WEEK IN REVIEW

WEEK IN REVIEW

Years of drought and a few brush fires have transformed the rugged hills above the historic district of Kingman, Arizona along Route 66 into an almost lunar landscape.


The Cerbat Mountains along the old Beale Wagon Road present a stunning skyline of buttes and mesas.

Barney the wonder truck on the road into the rugged Cerbat Mountains. One of many adventures for the Adventurer as the Ghost Towns of the Southwest project gets under way.

The road from the now forgotten town of Stockon Hill to the rail head in Kingman passed through these canyons more than a century ago.

Here is the intrepid author at the wheel of the stalwart Adventurer, aka Barney the wonder truck.

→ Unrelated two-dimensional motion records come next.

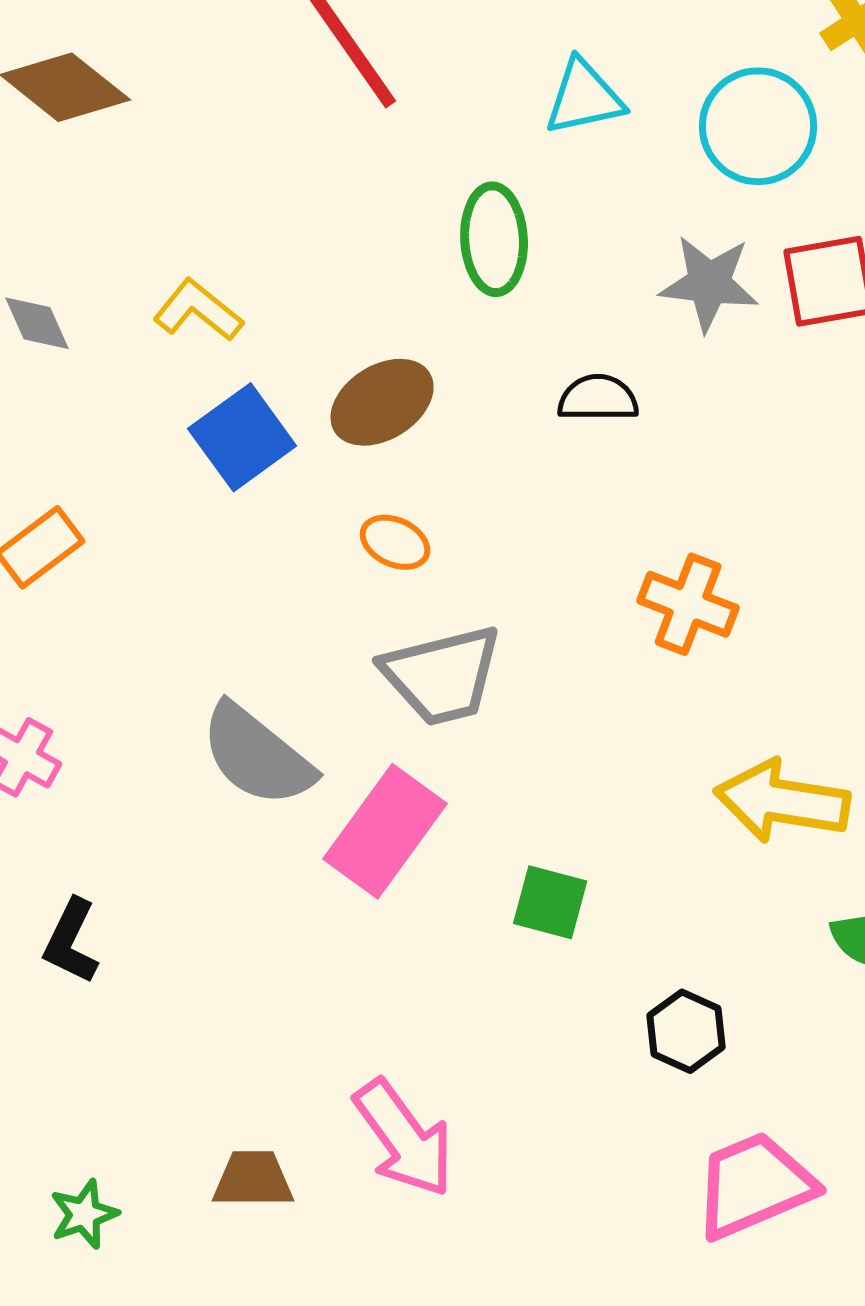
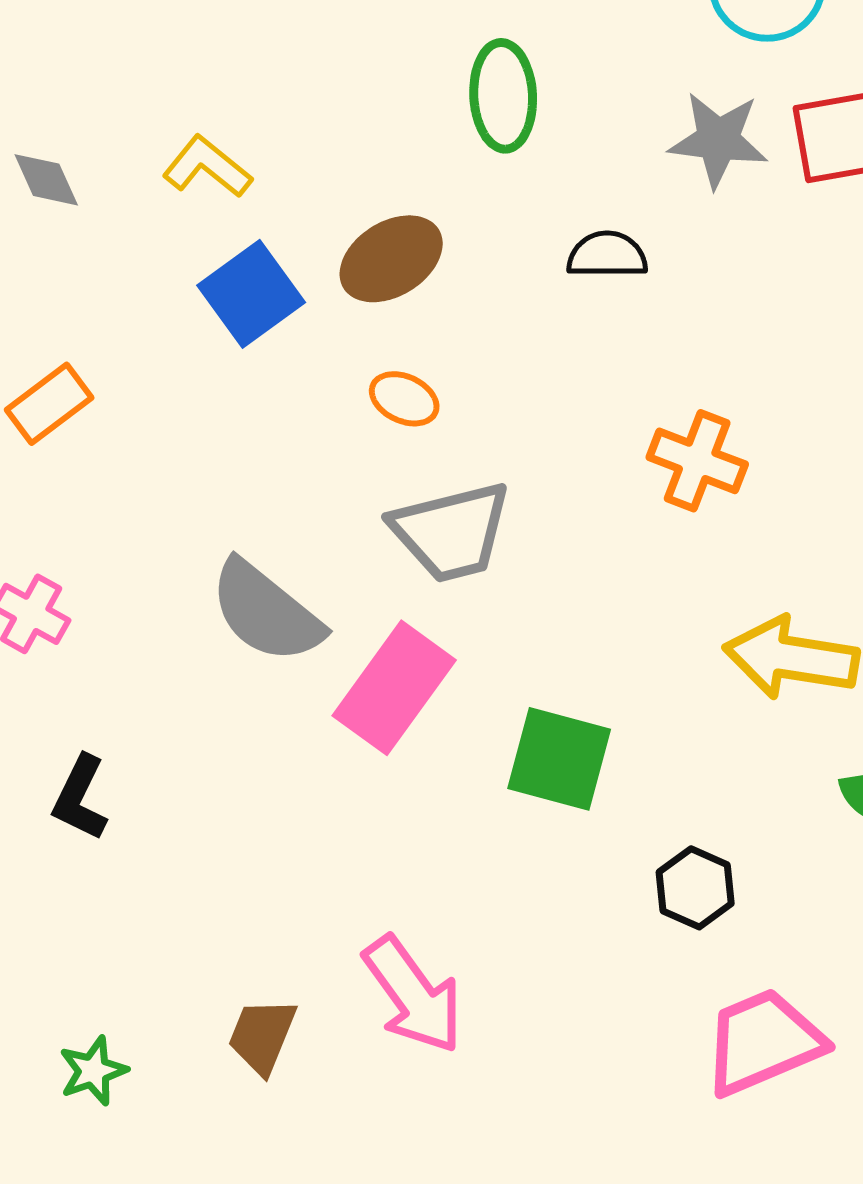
green square: (550, 902) -> (559, 759), size x1.4
brown trapezoid: (253, 1179) -> (262, 1036), turned -68

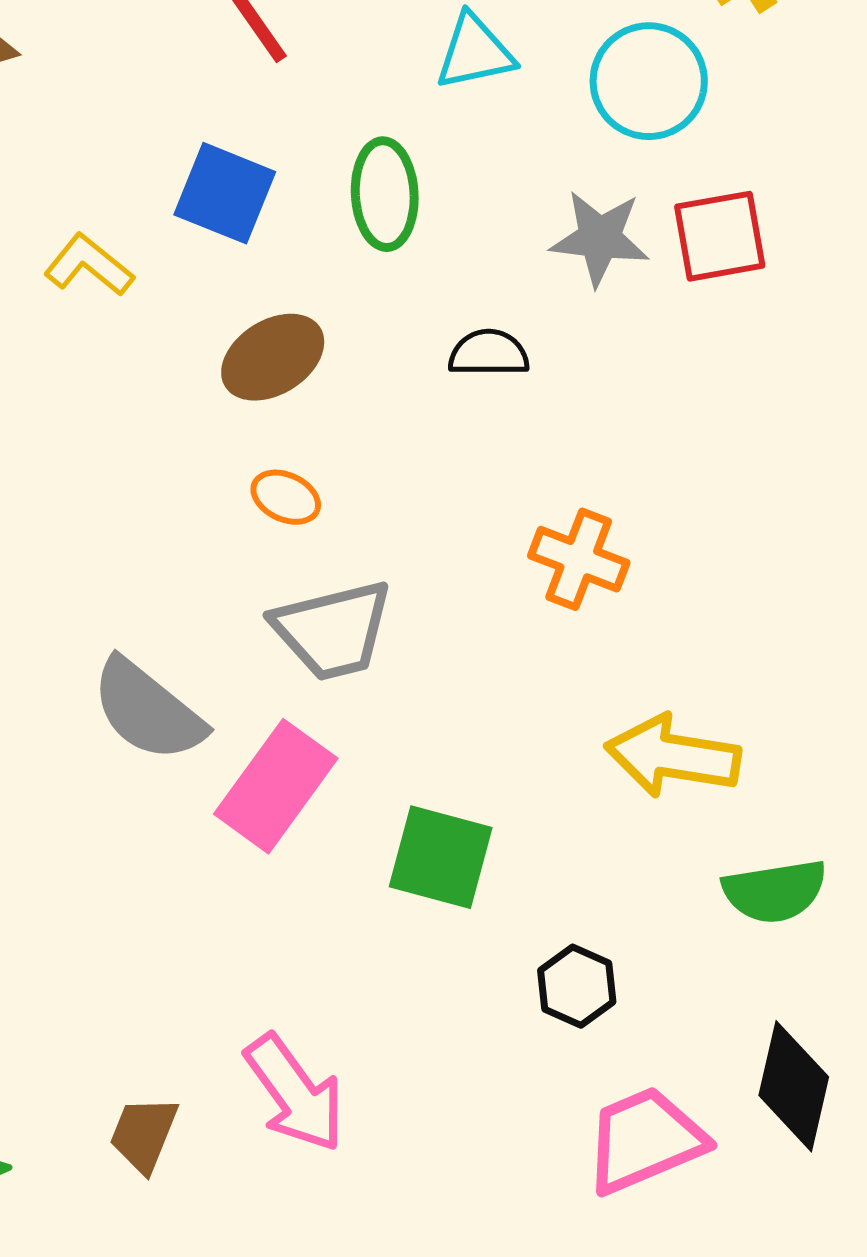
blue square: (251, 294) -> (225, 193), moved, turned -32

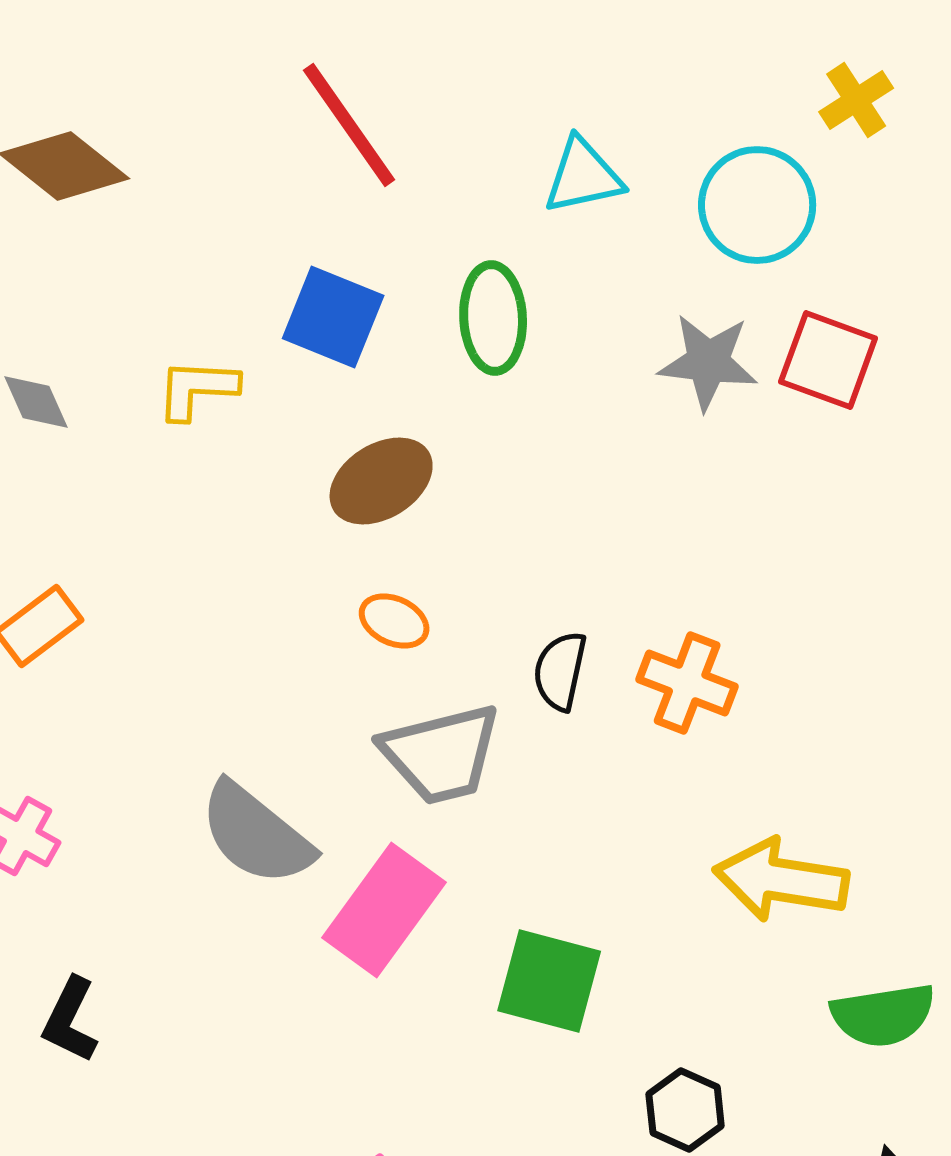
red square: (720, 236) -> (828, 360), turned 30
yellow L-shape: (89, 265) -> (197, 389), turned -36
black semicircle: (489, 353) -> (560, 671), moved, turned -78

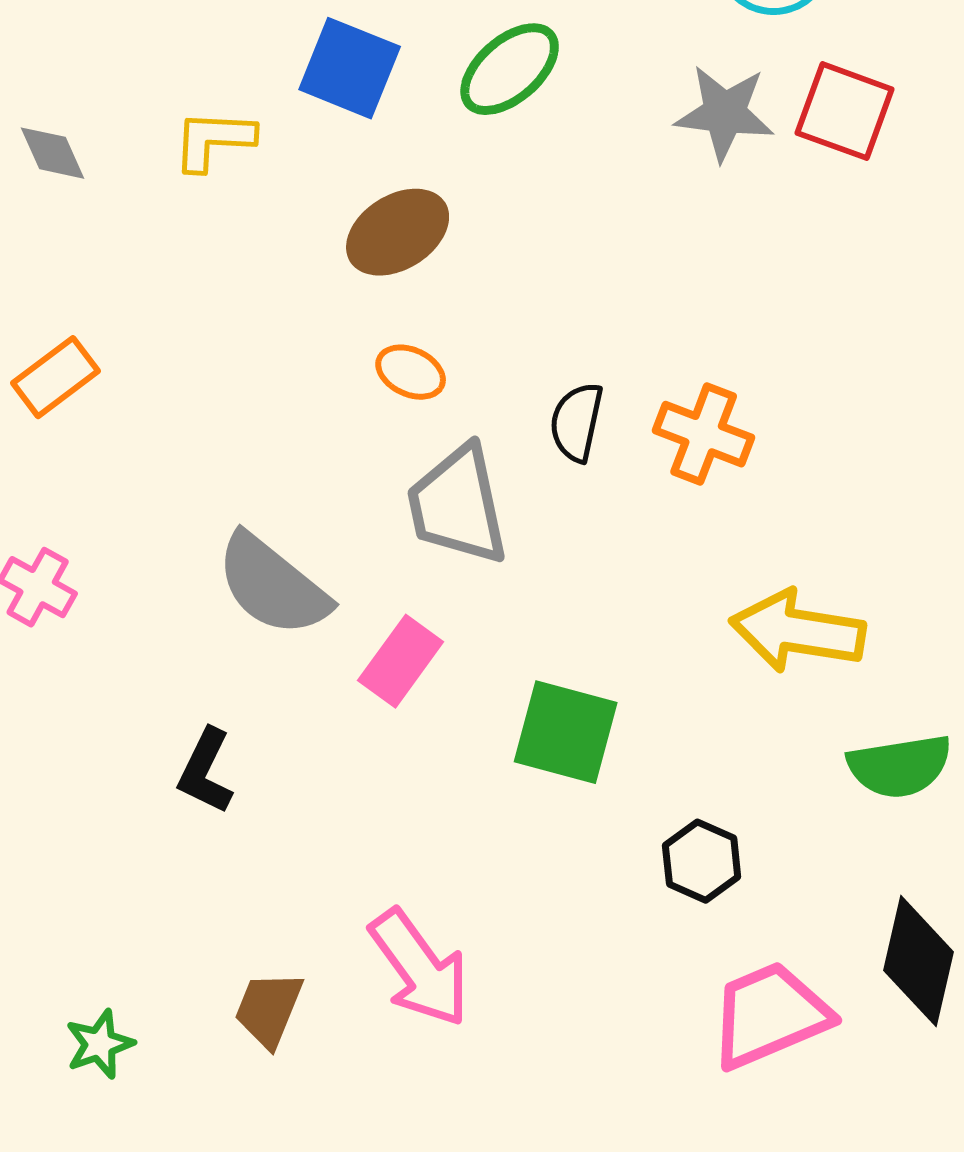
green ellipse: (493, 318) -> (510, 69), turned 52
gray trapezoid: (441, 754) -> (458, 505), turned 92
pink rectangle: (384, 910) -> (401, 661), size x0.7
black L-shape: (70, 1020) -> (206, 771), moved

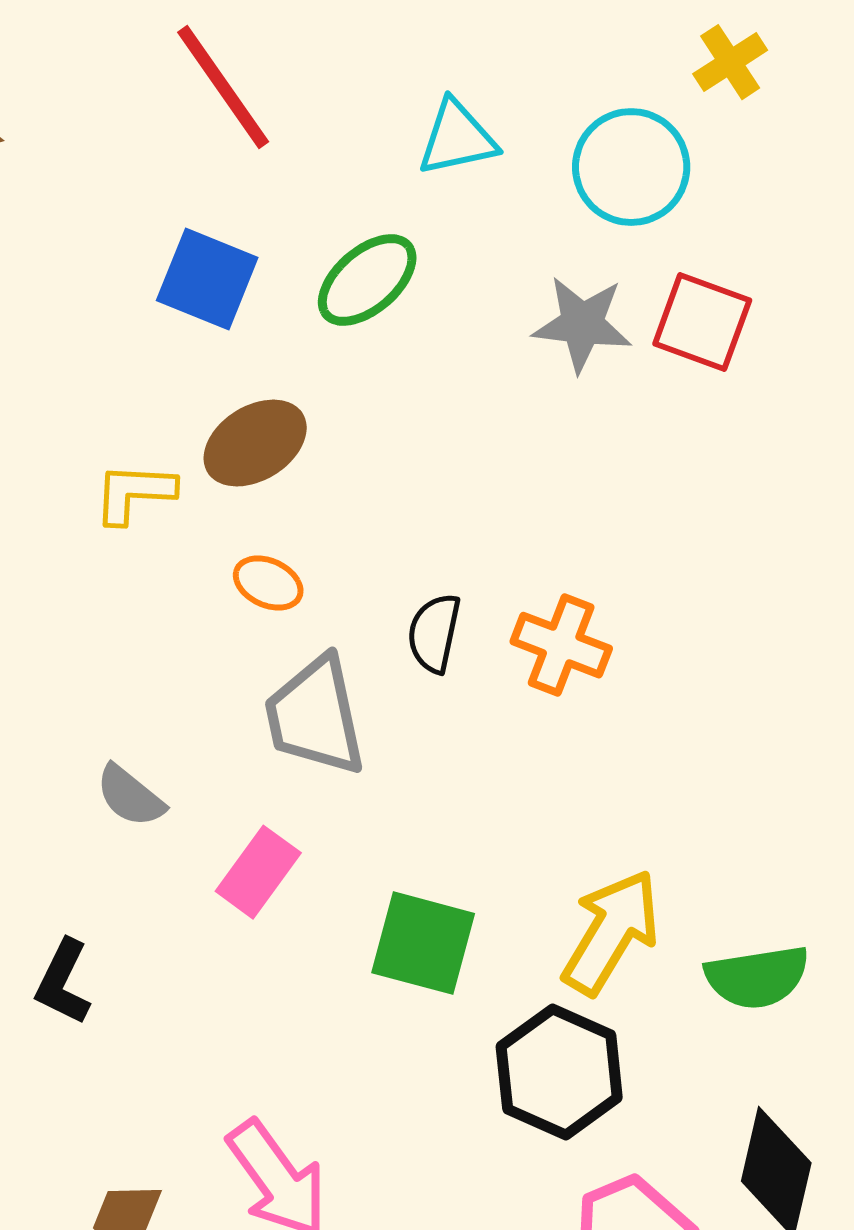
yellow L-shape: (214, 140) -> (134, 493), moved
gray semicircle: (273, 585) -> (130, 796), size x0.6
yellow arrow: (798, 631) -> (611, 932), moved, turned 112
black hexagon: (702, 861) -> (559, 1072), size x1.6

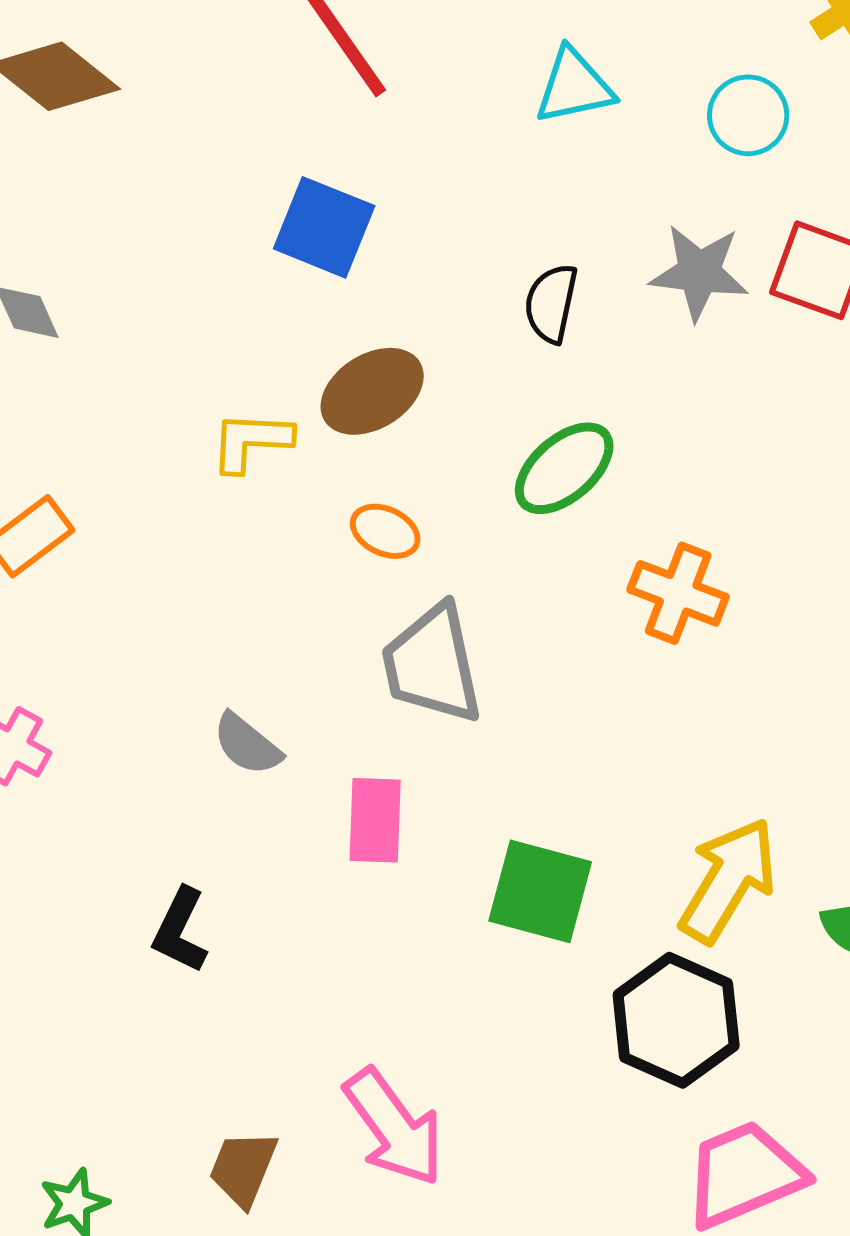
cyan circle: (631, 167) -> (748, 115), size x0.7
green ellipse: (367, 280) -> (564, 468), moved
black semicircle: (434, 633) -> (551, 303), moved
pink rectangle: (258, 872) -> (375, 820), turned -34

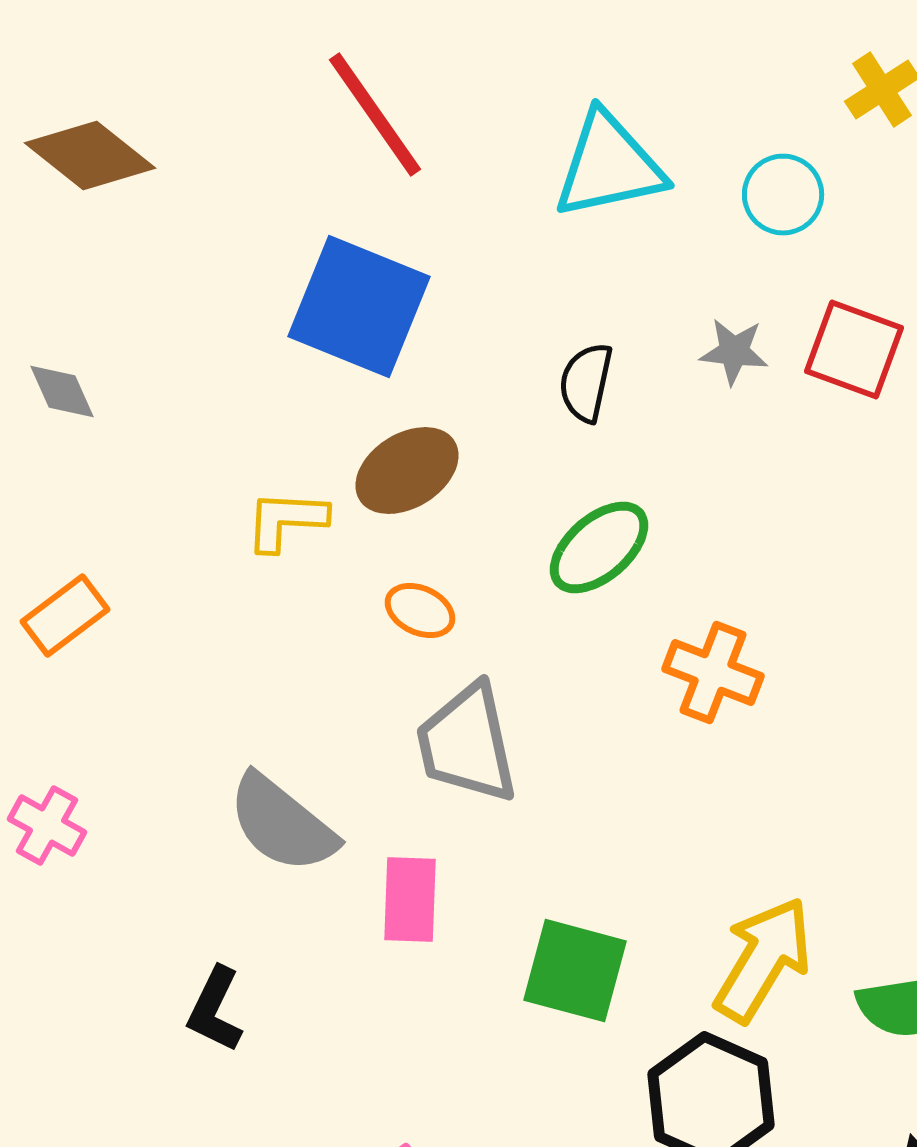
cyan triangle: (574, 86) -> (609, 166), size x1.4
blue square: (324, 227) -> (359, 307), size x1.4
gray star: (699, 272) -> (734, 352), size x0.7
gray semicircle: (247, 744) -> (282, 824), size x1.6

These pictures are but a small part of the past week. As with a large percentage of the population I worked away the week with visions of adventure away from the office dancing in my head.
I started last week battling a hard winter storm on the way to Peach Springs on old Route 66. As always the family truckster (my 1988 Ford Crown Victoria LX Country Squire station wagon) got us to point A and back again. This time through driving rain, blowing snow and hard winds.
My son, his wife, and their daughter moved into their first home this week. I must confess it is nice that my wife and I, and a couple of moth eaten old cats, have the house to ourselves again but there is a certain emptiness to the place.
I finished a feature article for Old cars Weekly on the early history of front wheel drive cars. The center piece were the cars built by J. Walter Christie.
I also wrote my monthly column, The Independent Thinker, for Cars & Parts. The personality profiled in this piece was J. Walter Christie.
There has been no response from the editors at Hemmings in regards to a submitted proposal. In light of having supplied features for almost twenty years it is difficult not to feel the failure to respond is a snub.
The evenings have been spent sending letters, studying for the CDL license test, reading, and making myself familiar with the new camera. As I have been assigned the task of covering this years Route 66 Fun Run for Cars & Parts it is imperative I have intimate knowledge of its workings and quirks by May.
I have established an account with Flickr to further promote this blog as well as my writing. I must admit all of the new technology fascinates me but it is also rather confusing. It seems to change so quickly it is numbing.
The game plan for the next week is to adjust the breaks on Barney, finish the book reviews for Cars & Parts, and dig in to the ghost town project. If the weather holds I hope to get to photos of the old towns of Cerbat, Mineral Park and Chloride.
MORE FROM OLYMPUS

MORE FROM OLYMPUS

Here are a few more shots of the old “hometown” with the new Olympus. All pictures are of scenes along the Beale Wagon Road. In a few months, in spite of the slowing economy, much of this area will have changed for the first time in centuries. So savor the moment for these scenes will be gone before you can blink.
A gravel operation has leveled a peak that, with its unique triangular white top, was a marker on the old road. Large scale development is erasing the canyon floors and climbing the towering walls and as you can see the city of Kingman is sweeping across the Hualapai Valley.
I couldn’t resist another opportunity to document the travels of Barney. In this photo Barney has just survived a bout with a mud hole and traffic that has turned this old, scenic road into a highway.
With the exception of the final edit Route 66 Backroads is finished. I will keep you posted as to date of release. Perhaps Barney, the wife, and I can visit your town for a book signing. That is unless Barney is replaced with something a little more appropriate such as a Model A or Studebaker pick up truck.
Next will be ghost towns of the southwest. Photos will be posted often and if possible a few vintage ones as well.
FRONT WHEEL DRIVE – IN THE BEGINNING

FRONT WHEEL DRIVE – IN THE BEGINNING

J. Walter Christie was a true pioneer in the development of front wheel drive. This photo is of one of his earliest endeavors, a racer built about 1904.
The second photos is of a 1931 Cord. The Cord is, perhaps, the most famous of the early front wheel drive American automobiles. In addition to its unique drive train configuration these cars were styling sensations that have endured the test of time.
The Miller racing specials inspired a small number of one off front wheel drive street cars. This example is even more unusual as it is four wheel drive.

WEEK IN REVIEW 2/04/08

WEEK IN REVIEW 2/04/08


I have been waiting for a break in the weather and the confusion to try out the new Olympus SP-560UZ. Well here are the first results.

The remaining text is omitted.